Rickys in Noosa is bigger and better than ever: Restaurant review

GT visits the stately Noosa stayer as it sails towards its second decade. It's in sparklingly good form.

By Fiona Donnelly
The view at Rickys.
Coastal but not coasting. The catchphrase perfectly sums up this Noosa riverfront destination. Can you think of another venue that fifteen years on from plating its first spanner crab spaghettini, would still have enough oomph to daringly take over the tenancy next door and double in size?
I'll wait.
Of course, this feat has been somewhat easier for Rickys – its owner is joint landlord for both tenancies. But it's still a huge vote of confidence. More importantly for diners, knocking through into sadly now shuttered Japanese eatery Wasabi, means Rickys has doubled its waterfront tables. And whether you're here for sunset cocktails and dinner, or lingering over a long sun-splashed lunch, you'll want to relish those cooling breezes and bask in the river's reflected glitter and dappled light.
The new addition feels seamless. This room has always been more about the mesmeric ebb and flow of the river alongside, than fussy design. Interiors are classic – fresh white walls, plenty of polished timbers, white linen-topped tables, white molded chairs with well-plumped cushions and of course, floor-to-ceiling glass to maximise views. It's unstudied yet stylish - a look that's come to epitomize Noosa. It's also an aesthetic in sync with the food offering, which positions the best of local centre-plate, then encourages it to shine.
Rickys' signature spaghettini. Photo: supplied.

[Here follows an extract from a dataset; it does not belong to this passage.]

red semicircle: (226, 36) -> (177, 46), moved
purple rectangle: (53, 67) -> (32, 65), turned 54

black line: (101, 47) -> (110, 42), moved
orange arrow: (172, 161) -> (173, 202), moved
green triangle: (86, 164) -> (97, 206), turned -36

A starter of snappily fresh spring greens is a tasty case in point. Al dente asparagus spears arrive draped casually over a fat blob of milky ricotta. The whey cheese, lightly accented by lemon myrtle, has a vivid pool of green mint oil at its centre. Tucked beneath are more greens – broad beans and zucchini coins – resting in a slick of the subtly flavoured mint oil. A scatter of nutty dukka with toasted sunflower seeds and pine nuts, adds texture and there's a pretty garnish - a mix of coriander and borage flowers for extra verve.
Chef Scott Klimisch (ex-Locale, Noosa) came aboard at Rickys in August. You can feel the influence of earlier stints at Melbourne's Cutler & Co and Bistro Guillaume. His spanner crab spaghettini is a cracker. This version of the signature dish is rich and garlicky and packs a whack of chilli heat and just a smidge of parsley to complement the sweet oceanic brine of the crab and precisely cooked spaghettini. All you need is a squeeze of the lemon that sits alongside.

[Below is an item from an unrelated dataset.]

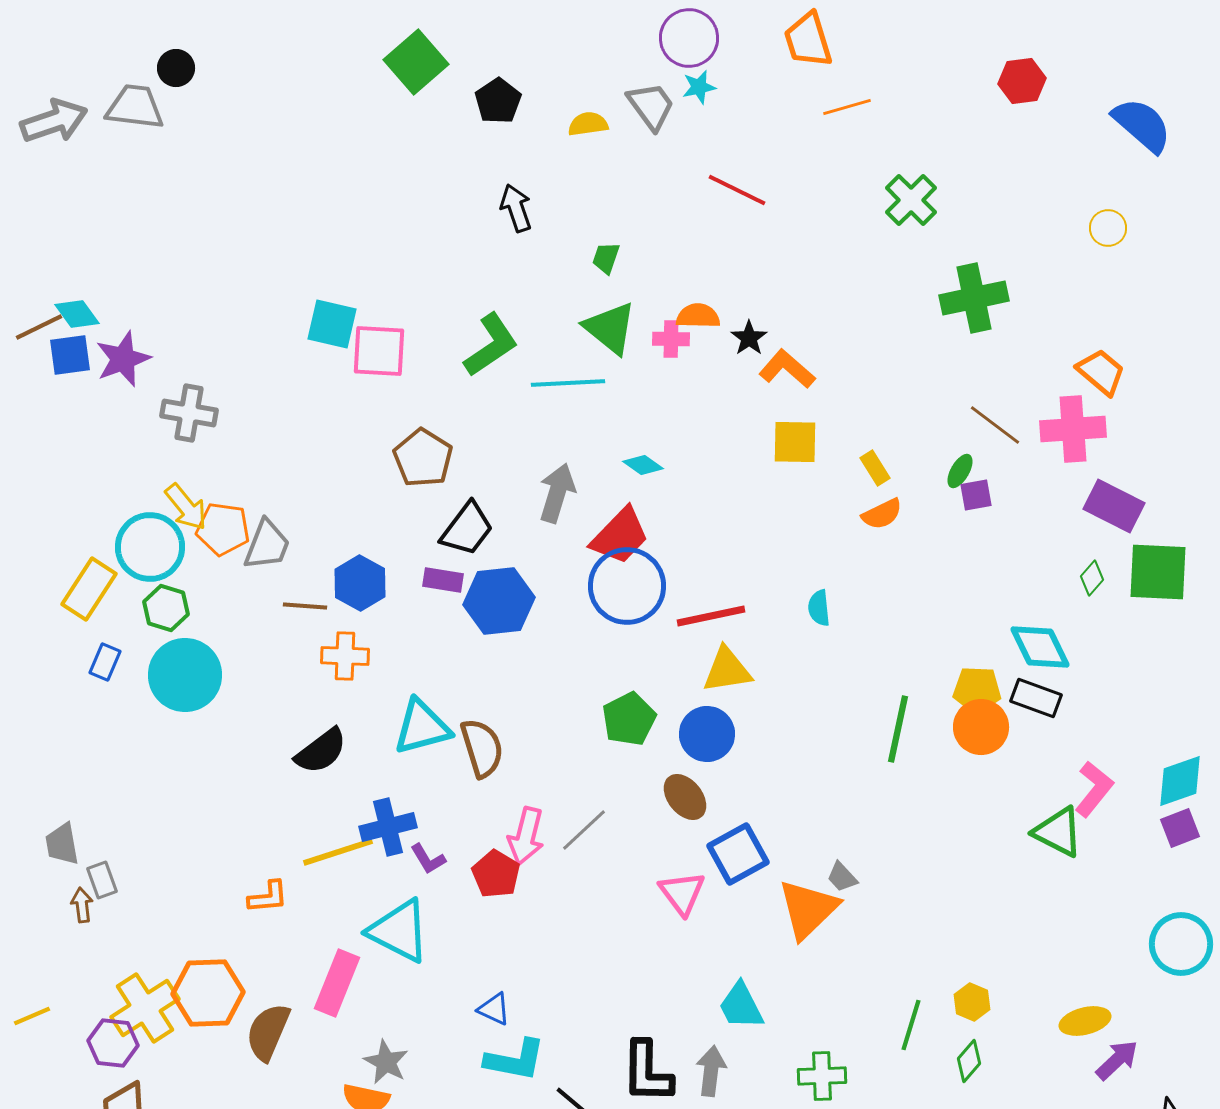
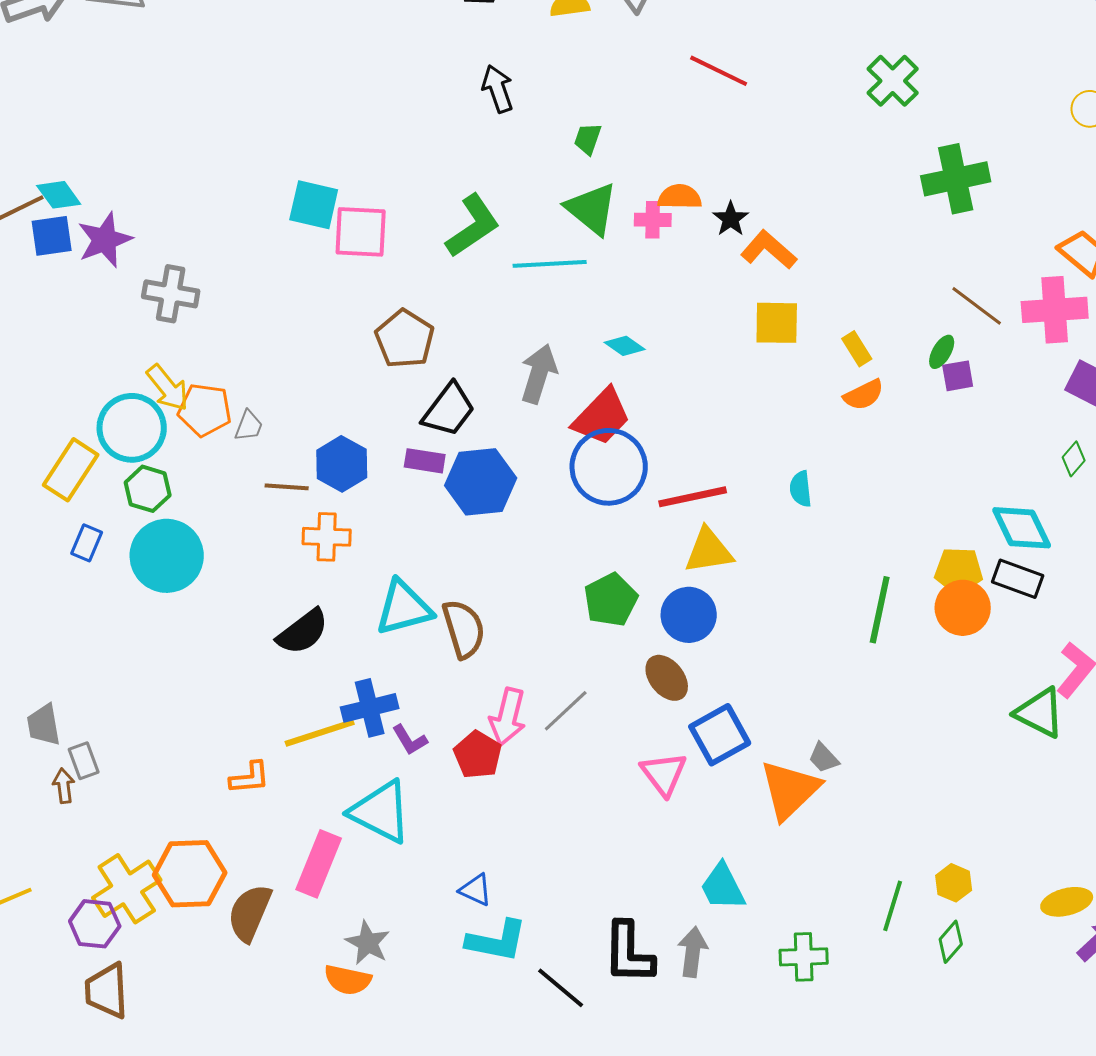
gray trapezoid: (267, 545) -> (249, 426), size x0.6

There are just a handful of mains to choose from. Spanish mackerel, caught locally, leans classic French on the plate, scoring a creamy celeriac puree and accompaniments of steamed mussels and leek. Duck breast is likewise old-school, flesh blush pink and paired with Jerusalem artichoke puree, purple kale and a mandarin jus to bring the elements together.
These days the drinks list may be accessed via a QR code, but it retains the breadth and depth Rickys is known for. By the glass or half bottle, say, you can either keep things simple with a $13 Godello from Spain, or splash out with a 2005 Grand Cru Chardonnay for $540. Service remains assured, not the easiest feat in a tourist town, but clearly management makes this a priority.
It's fitting Rickys' owners side project Maravista Farm gets a shout-out on the menu. This 250-hectare hinterland property supplies honey and a growing share of the plant-based component of Ricky's menu. In return, restaurant waste goes to Maravista for composting. The transition towards a closed loop system yet another indication of how this institution is pushing to stay fresh and keep its appeal evergreen.